● **WORK TASK**
The answer must be an exact copy of the lines from the one holding "other keeps southbound closer to normal." through the final line of the entries, and nothing else.

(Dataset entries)
>>

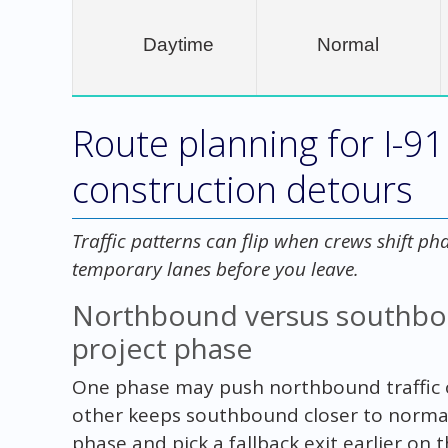
Daytime
Normal
Route planning for I-9
construction detours
Traffic patterns can flip when crews shift ph
temporary lanes before you leave.
Northbound versus southboun
project phase
One phase may push northbound traffic 
other keeps southbound closer to normal.
phase and pick a fallback exit earlier on t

<<

● **ANSWER TO THE EXERCISE**
other keeps southbound closer to normal.
phase and pick a fallback exit earlier on t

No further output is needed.